Computer Law & Security Review
- Discipline: Intellectual Property, Information Technology, Telecommunications law, Data protection, software protection, IT contracts, Internet law, Electronic commerce, Computer Law
- Language: English

Publication details
- History: 1985 to present
- Publisher: Elsevier (UK)

Standard abbreviations
- ISO 4: Comput. Law Secur. Rev.

Indexing
- ISSN: 0267-3649

Links
- Journal homepage;

= Computer Law & Security Review =

The Computer Law & Security Review is an international peer-reviewed journal published by Elsevier. It has been published six times a year since 1985 and is indexed in Scopus and SSCI. It is accessible to a wide range of professional legal and IT practitioners, businesses, academics, researchers, libraries and organisations in both the public and private sectors.
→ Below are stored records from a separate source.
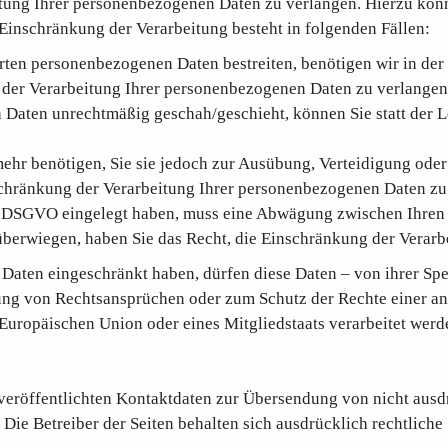
itung Ihrer personenbezogenen Daten zu verlangen. Hierzu könn
inschränkung der Verarbeitung besteht in folgenden Fällen:
rten personenbezogenen Daten bestreiten, benötigen wir in der 
 der Verarbeitung Ihrer personenbezogenen Daten zu verlangen
 Daten unrechtmäßig geschah/geschieht, können Sie statt der 
ehr benötigen, Sie sie jedoch zur Ausübung, Verteidigung od
nschränkung der Verarbeitung Ihrer personenbezogenen Daten zu
 1 DSGVO eingelegt haben, muss eine Abwägung zwischen Ihren
 überwiegen, haben Sie das Recht, die Einschränkung der Verar
Daten eingeschränkt haben, dürfen diese Daten – von ihrer Spe
g von Rechtsansprüchen oder zum Schutz der Rechte einer ande
 Europäischen Union oder eines Mitgliedstaats verarbeitet werd
eröffentlichten Kontaktdaten zur Übersendung von nicht ausd
Die Betreiber der Seiten behalten sich ausdrücklich rechtliche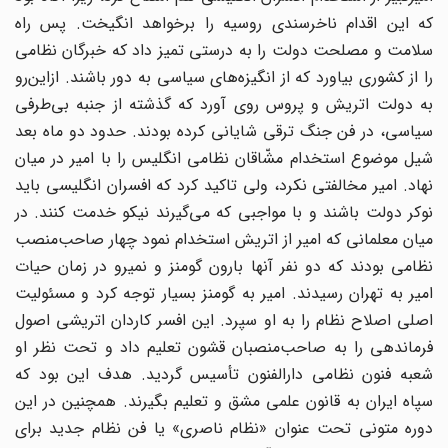
که این اقدام ناخرسندی روسیه را برخواهد انگیخت. پس راه
سلامت و مصلحت دولت را به درستی تمیز داد که خبرگان نظامی
را از کشوری بیاورد که از انگیزه‌های سیاسی به دور باشند. ازاین‌رو
به دولت اتریش و پروس روی آورد که گذشته از جنبه بی‌طرفی
سیاسی، در فن جنگ ترقی شایانی کرده بودند. حدود دو ماه بعد
شیل موضوع استخدام مشّاقان نظامی انگلیس را با امیر در میان
نهاد. امیر مخالفتی نکرد، ولی تاکید کرد که افسران انگلیسی باید
نوکر دولت باشند و با مواجبی که می‌گیرند نیکو خدمت کنند. در
میان معلمانی که امیر از اتریش استخدام نمود چهار صاحب‌منصب
نظامی بودند که دو نفر آنها بارون گومنز و نمیرو در زمان حیات
امیر به تهران رسیدند. امیر به گومنز بسیار توجه کرد و مسئولیت
اصلی اصلاح نظام را به او سپرد. این افسر کاردان اتریشی اصول
فرماندهی را به صاحب‌منصبان قشون تعلیم داد و تحت نظر او
شعبه فنون نظامی دارالفنون تأسیس گردید. هدف این بود که
سپاه ایران به قانون علمی مشق و تعلیم بگیرند. همچنین در این
دوره متونی تحت عنوان «نظام ناصری» یا فن نظام جدید برای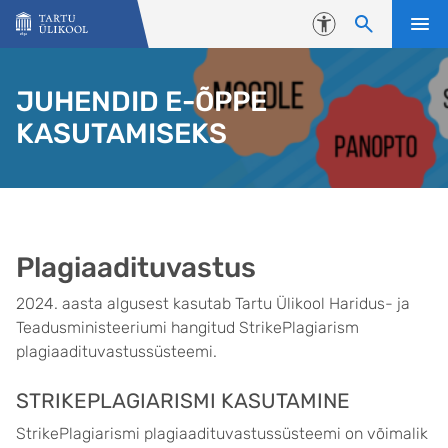
Liigu edasi põhisisu juurde
Juurdepääsetavus
JUHENDID E-ÕPPE
KASUTAMISEKS
Plagiaadituvastus
2024. aasta algusest kasutab Tartu Ülikool Haridus- ja
Teadusministeeriumi hangitud StrikePlagiarism
plagiaadituvastussüsteemi.
STRIKEPLAGIARISMI KASUTAMINE
StrikePlagiarismi plagiaadituvastussüsteemi on võimalik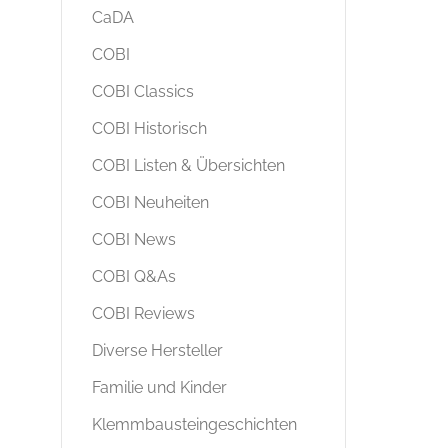
CaDA
COBI
COBI Classics
COBI Historisch
COBI Listen & Übersichten
COBI Neuheiten
COBI News
COBI Q&As
COBI Reviews
Diverse Hersteller
Familie und Kinder
Klemmbausteingeschichten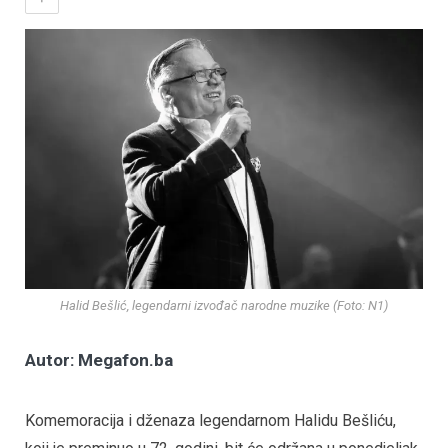
Halid Bešlić, legendarni izvođač narodne muzike (Foto: N1)
Autor: Megafon.ba
Komemoracija i dženaza legendarnom Halidu Bešliću,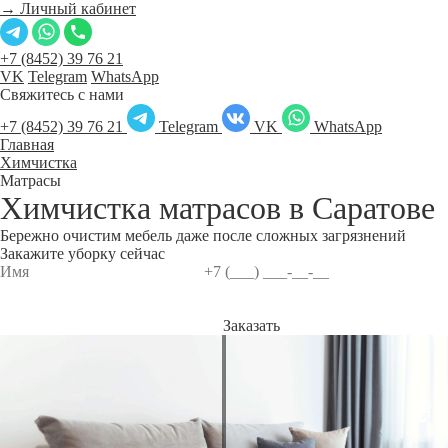
→ Личный кабинет
+7 (8452) 39 76 21
VK
Telegram
WhatsApp
Свяжитесь с нами
+7 (8452) 39 76 21
Telegram
VK
WhatsApp
Главная
Химчистка
Матрасы
Химчистка матрасов в
Саратове
Бережно очистим мебель даже после сложных загрязнений
Закажите уборку сейчас
Заказать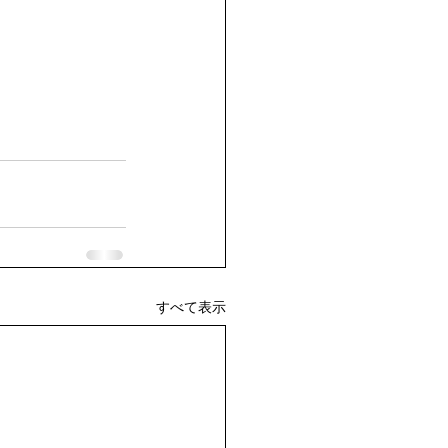
すべて表示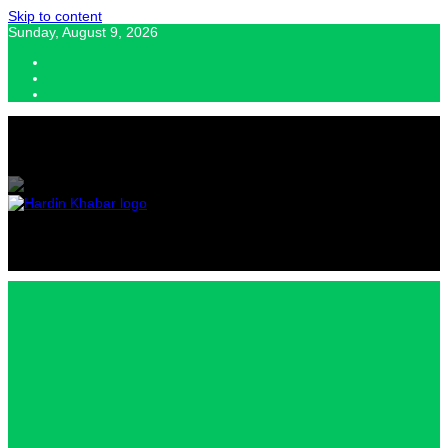
Skip to content
Sunday, August 9, 2026
Hardin Khabar | Hindi news | Latest Hindi News , स्वतंत्र पत्रकारों के लिए
यह डिजिटल मीडिया प्लेटफॉर्म इस मार्गदर्शक सिद्धांत के साथ डिज़ाइन किया गया
Hardin
Khabar |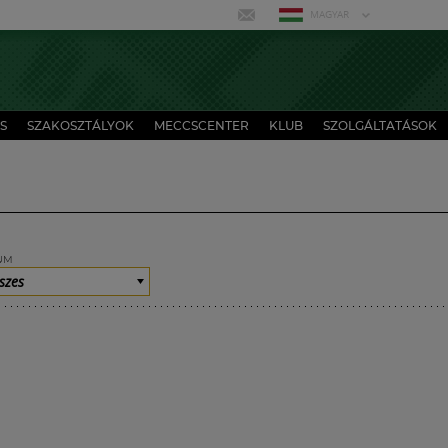
MAGYAR
S
SZAKOSZTÁLYOK
MECCSCENTER
KLUB
SZOLGÁLTATÁSOK
UM
szes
The journal regularly covers:

- CLSR Briefing with special emphasis on UK/US developments
- European Union update
- National news from 10 European jurisdictions
- Pacific rim news column
- Refereed practitioner and academic papers on topics such as Web 2.0, IT security, Identity management, ID cards, RFID, interference with privacy, Internet law, telecoms regulation, online broadcasting, intellectual property, software law, e-commerce, outsourcing, data protection and freedom of information and many other topics.

The Journal's Correspondent Panel includes more than 40 specialists in IT law and security.

Each issue contains articles, case law analysis and current news on information and communications technology.

Special Features
- High quality peer reviewed papers from internationally renowned practitioner and academic experts
- Latest developments reported in situ by more than 20 leading law firms from around the world
- Highly experienced and respected editor and correspondents panel
- Online access to all 23 volumes of CLSR with embedded web links to primary sources
- Contact details of all authors
- A pool of expertise that can collectively identify the key topics that need to be examined.